**The task:** Locate each line in the records containing "Beste". Copy it.

==================================================

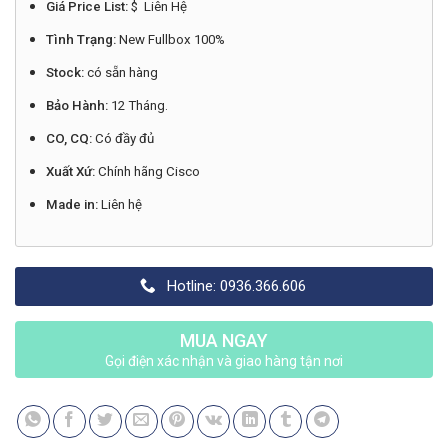
Giá Price List:
$ Liên Hệ
Tình Trạng:
New Fullbox 100%
Stock:
có sẵn hàng
Bảo Hành:
12 Tháng.
CO, CQ:
Có đầy đủ
Xuất Xứ:
Chính hãng Cisco
Made in:
Liên hệ
Hotline: 0936.366.606
MUA NGAY
Gọi điện xác nhận và giao hàng tận nơi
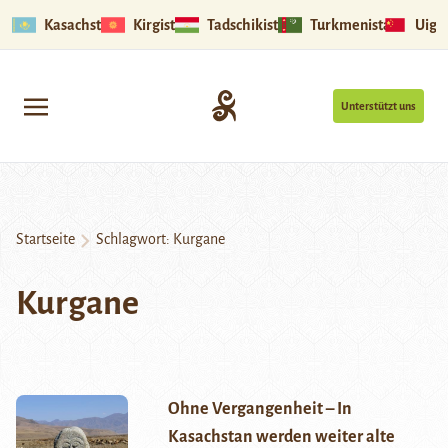
Kasachstan
Kirgistan
Tadschikistan
Turkmenistan
Uigu
Unterstützt uns
Startseite
Schlagwort:
Kurgane
Kurgane
Ohne Vergangenheit – In
Kasachstan werden weiter alte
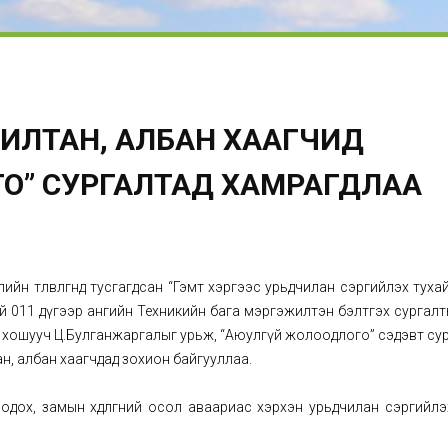
ИЛТАН, АЛБАН ХААГЧИД
О” СУРГАЛТАД ХАМРАГДЛАА
йн төлөвлөгөөнд тусгагдсан “Гэмт хэргээс урьдчилан сэргийлэх туха
й 011 дүгээр ангийн Техникийн бага мэргэжилтэн бэлтгэх сургалт
, хошууч Ц.Булганжаргалыг урьж, “Аюулгүй жолоодлого” сэдэвт су
тан, албан хаагчдад зохион байгууллаа.
ох, замын хөдөлгөөний осол аваариас хэрхэн урьдчилан сэргийлэ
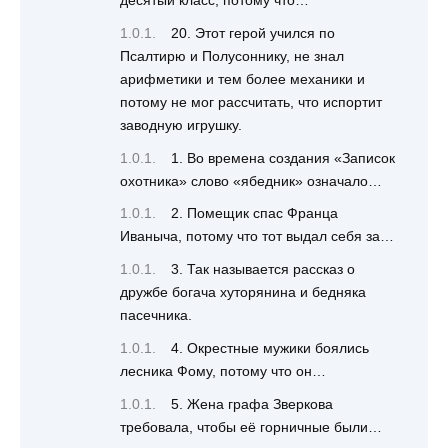
20. Этот герой учился по
Псалтирю и Полусоннику, не знал
арифметики и тем более механики и
потому не мог рассчитать, что испортит
заводную игрушку.
1. Во времена создания «Записок
охотника» слово «ябедник» означало…
2. Помещик спас Франца
Иваныча, потому что тот выдал себя за…
3. Так называется рассказ о
дружбе богача хуторянина и бедняка
пасечника.
4. Окрестные мужики боялись
лесника Фому, потому что он…
5. Жена графа Зверкова
требовала, чтобы её горничные были…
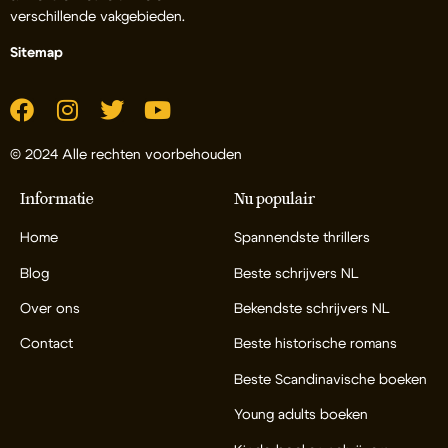
verschillende vakgebieden.
Sitemap
© 2024 Alle rechten voorbehouden
Informatie
Nu populair
Home
Spannendste thrillers
Blog
Beste schrijvers NL
Over ons
Bekendste schrijvers NL
Contact
Beste historische romans
Beste Scandinavische boeken
Young adults boeken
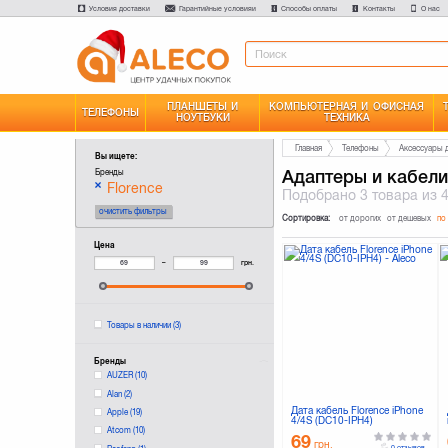
Условия доставки
Гарантийные условияи
Способы оплаты
Контакты
О нас
ПЛАНШЕТЫ И
КОМПЬЮТЕРНАЯ И ОФИСНАЯ
ТЕЛЕФОНЫ
НОУТБУКИ
ТЕХНИКА
Главная
Телефоны
Аксессуары 
Вы ищете:
Адаптеры и кабели
Бренды
Florence
Подобрано
3 товара
из 
очистить фильтры
Сортировка:
от дорогих
от дешевых
по
Цена
–
грн.
Товары в наличии
(3)
Бренды
AUZER
(10)
Alan
(2)
Дата кабель Florence iPhone
Apple
(19)
4/4S (DC10-IPH4)
Atcom
(10)
69
грн.
0 отзывов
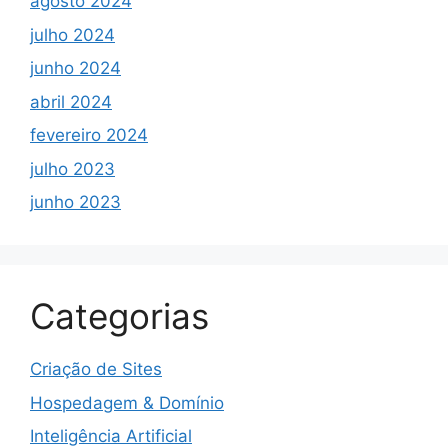
agosto 2024
julho 2024
junho 2024
abril 2024
fevereiro 2024
julho 2023
junho 2023
Categorias
Criação de Sites
Hospedagem & Domínio
Inteligência Artificial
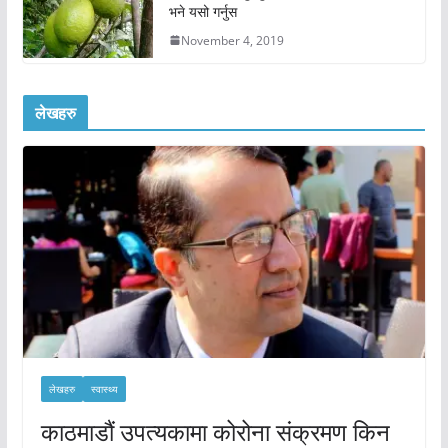
भने यसो गर्नुस
November 4, 2019
लेखहरु
लेखहरु
स्वास्थ्य
काठमाडौं उपत्यकामा कोरोना संक्रमण किन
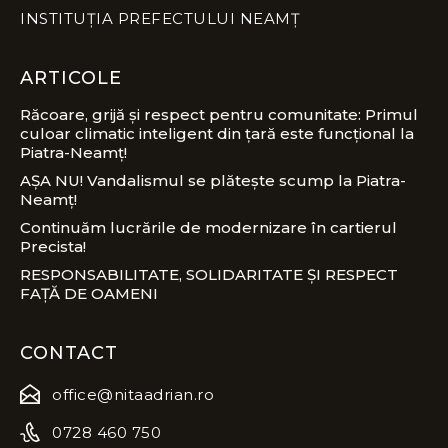
INSTITUȚIA PREFECTULUI NEAMȚ
ARTICOLE
Răcoare, grijă și respect pentru comunitate: Primul
culoar climatic inteligent din țară este funcțional la
Piatra-Neamț!
AȘA NU! Vandalismul se plătește scump la Piatra-
Neamț!
Continuăm lucrările de modernizare în cartierul
Precista!
RESPONSABILITATE, SOLIDARITATE ȘI RESPECT
FAȚĂ DE OAMENI
CONTACT
office@nitaadrian.ro
0728 460 750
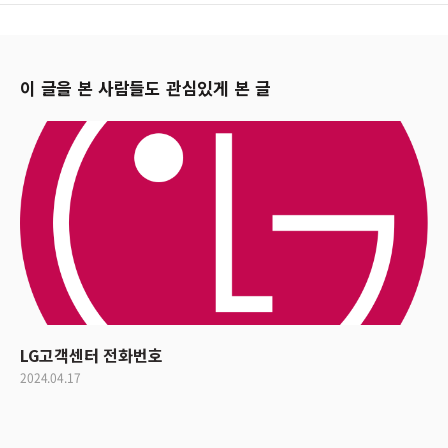
이 글을 본 사람들도 관심있게 본 글
LG고객센터 전화번호
2024.04.17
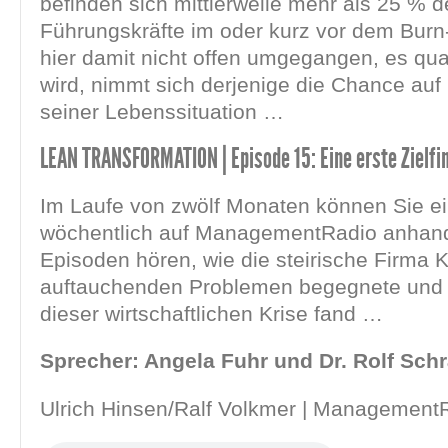
befinden sich mittlerweile mehr als 25 % d
Führungskräfte im oder kurz vor dem Burn
hier damit nicht offen umgegangen, es quas
wird, nimmt sich derjenige die Chance au
seiner Lebenssituation …
LEAN TRANSFORMATION | Episode 15: Eine erste Zielfi
Im Laufe von zwölf Monaten können Sie e
wöchentlich auf ManagementRadio anhan
Episoden hören, wie die steirische Firma 
auftauchenden Problemen begegnete und
dieser wirtschaftlichen Krise fand …
Sprecher: Angela Fuhr und Dr. Rolf Sch
Ulrich Hinsen/Ralf Volkmer | Management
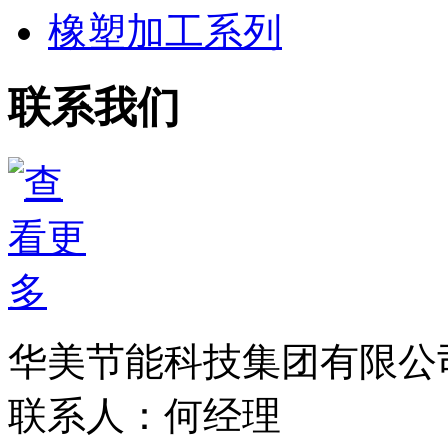
橡塑加工系列
联系我们
华美节能科技集团有限公
联系人：何经理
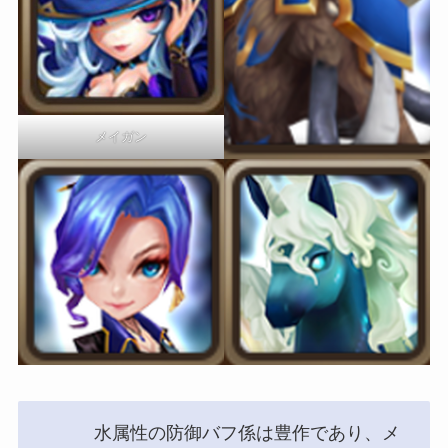
メイガン
水属性の防御バフ係は豊作であり、メ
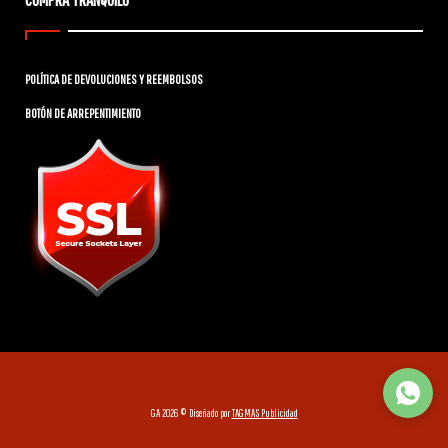
POLÍTICA DE DEVOLUCIONES Y REEMBOLSOS
BOTÓN DE ARREPENTIMIENTO
GA 2026 © Diseñado por
TAGMAS Publicidad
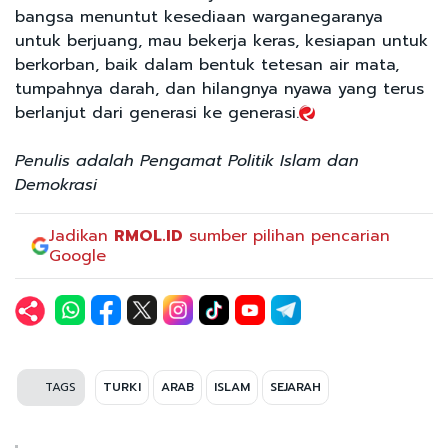
bangsa menuntut kesediaan warganegaranya
untuk berjuang, mau bekerja keras, kesiapan untuk
berkorban, baik dalam bentuk tetesan air mata,
tumpahnya darah, dan hilangnya nyawa yang terus
berlanjut dari generasi ke generasi.
Penulis adalah Pengamat Politik Islam dan
Demokrasi
Jadikan
RMOL.ID
sumber pilihan pencarian
Google
TAGS
TURKI
ARAB
ISLAM
SEJARAH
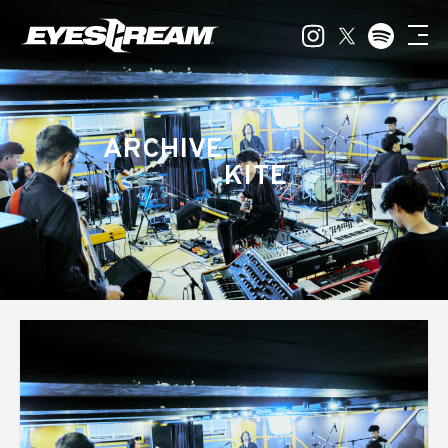
ARCHIVE
KITE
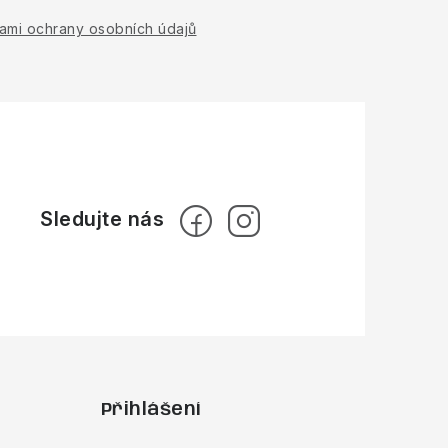
ami ochrany osobních údajů
Přihlášení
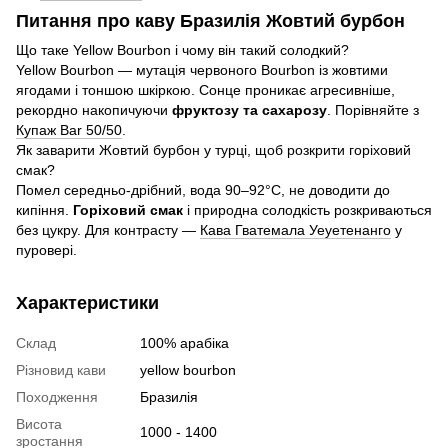
Питання про каву Бразилія Жовтий бурбон
Що таке Yellow Bourbon і чому він такий солодкий?
Yellow Bourbon — мутація червоного Bourbon із жовтими
ягодами і тоншою шкіркою. Сонце проникає агресивніше,
рекордно накопичуючи
фруктозу та сахарозу
. Порівняйте з
Купаж Bar 50/50
.
Як заварити Жовтий бурбон у турці, щоб розкрити горіховий
смак?
Помел середньо-дрібний, вода 90–92°C, не доводити до
кипіння.
Горіховий смак
і природна солодкість розкриваються
без цукру. Для контрасту —
Кава Гватемала Уеуетенанго
у
пуровері.
Характеристики
Склад
100% арабіка
Різновид кави
yellow bourbon
Походження
Бразилія
Висота
1000 - 1400
зростання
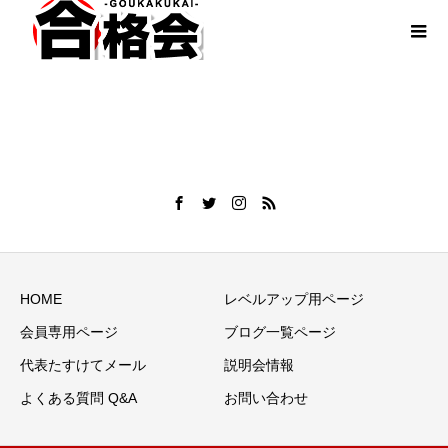
HOME
レベルアップ用ページ
会員専用ページ
ブログ一覧ページ
代表たすけてメール
説明会情報
よくある質問 Q&A
お問い合わせ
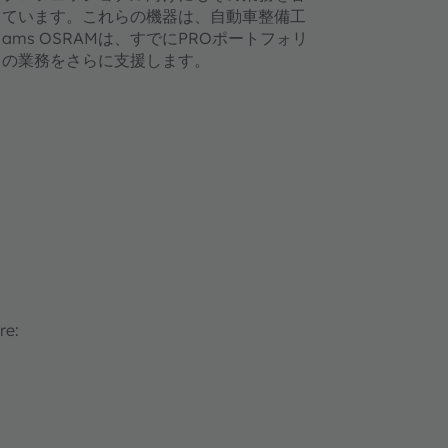
しています。これらの機器は、自動車整備工
s OSRAMは、すでにPROポートフォリ
々の業務をさらに支援します。
re:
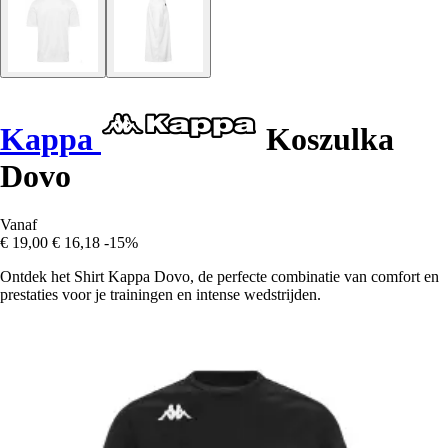
Kappa
Koszulka
Dovo
Vanaf
€ 19,00
€ 16,18
-15%
Ontdek het Shirt Kappa Dovo, de perfecte combinatie van comfort en
prestaties voor je trainingen en intense wedstrijden.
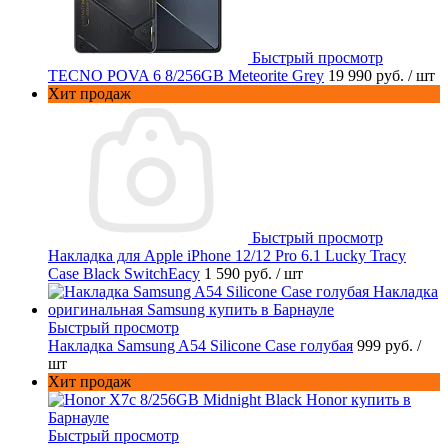
Быстрый просмотр
TECNO POVA 6 8/256GB Meteorite Grey
19 990 руб.
/ шт
Хит продаж
Быстрый просмотр
Накладка для Apple iPhone 12/12 Pro 6.1 Lucky Tracy
Case Black SwitchEacy
1 590 руб.
/ шт
Быстрый просмотр
Накладка Samsung A54 Silicone Case голубая
999 руб.
/
шт
Хит продаж
Быстрый просмотр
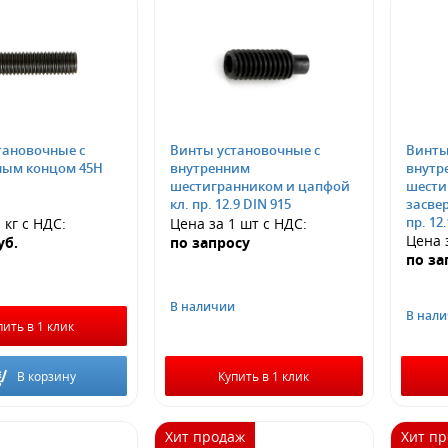
тановочные с
Винты установочные с
Винты
ным концом 45Н
внутренним
внутр
шестигранником и цапфой
шести
кл. пр. 12.9 DIN 915
засве
пр. 12
 кг
с НДС
:
Цена за 1 шт
с НДС
:
Цена 
уб.
по запросу
по за
В наличии
В нал
пить в 1 клик
В корзину
Купить в 1 клик
Хит продаж
Хит п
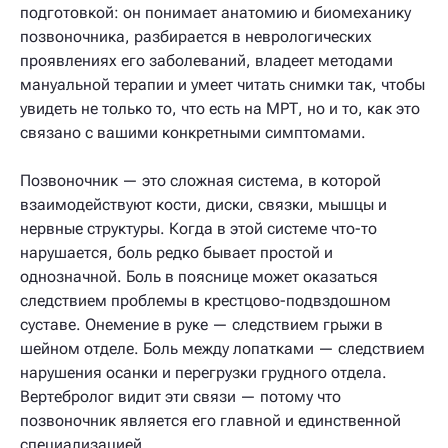
подготовкой: он понимает анатомию и биомеханику
позвоночника, разбирается в неврологических
проявлениях его заболеваний, владеет методами
мануальной терапии и умеет читать снимки так, чтобы
увидеть не только то, что есть на МРТ, но и то, как это
связано с вашими конкретными симптомами.
Позвоночник — это сложная система, в которой
взаимодействуют кости, диски, связки, мышцы и
нервные структуры. Когда в этой системе что-то
нарушается, боль редко бывает простой и
однозначной. Боль в пояснице может оказаться
следствием проблемы в крестцово-подвздошном
суставе. Онемение в руке — следствием грыжи в
шейном отделе. Боль между лопатками — следствием
нарушения осанки и перегрузки грудного отдела.
Вертебролог видит эти связи — потому что
позвоночник является его главной и единственной
специализацией.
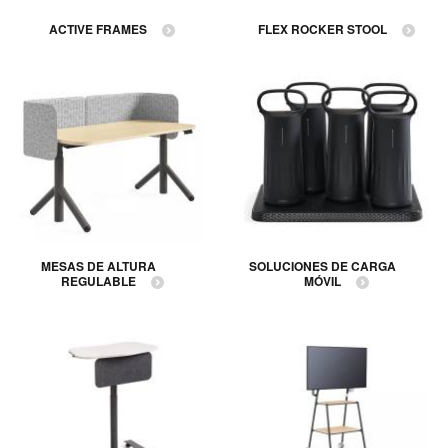
ACTIVE FRAMES
FLEX ROCKER STOOL
MESAS DE ALTURA
SOLUCIONES DE CARGA
REGULABLE
MÓVIL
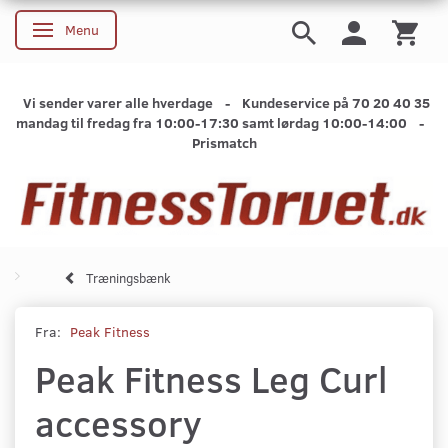
Menu
Skifte navigation
Vi sender varer alle hverdage - Kundeservice på 70 20 40 35
mandag til fredag fra 10:00-17:30 samt lørdag 10:00-14:00 -
Prismatch
Træningsbænk
Fra:
Peak Fitness
Peak Fitness Leg Curl
accessory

==================================================

**Task output:**
Beste schrijvers NL
Beste historische romans
Beste Scandinavische boeken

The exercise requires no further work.